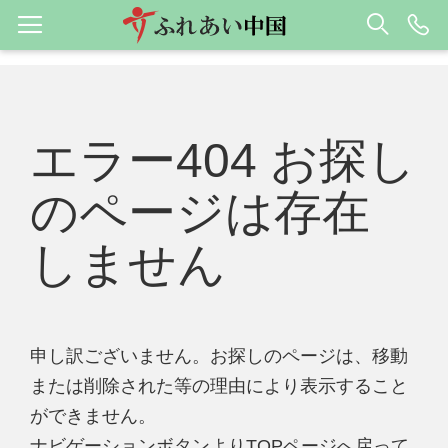
エラー404 お探し
のページは存在
しません
申し訳ございません。お探しのページは、移動
または削除された等の理由により表示すること
ができません。
ナビゲーションボタンよりTOPページへ戻って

▸ Required work: Since the pictures are not part of the copy, transcribe only the remaining material, exactly.

▸ Final answer:
エラー404 お探し
のページは存在
しません
申し訳ございません。お探しのページは、移動
または削除された等の理由により表示すること
ができません。
ナビゲーションボタンよりTOPページへ戻って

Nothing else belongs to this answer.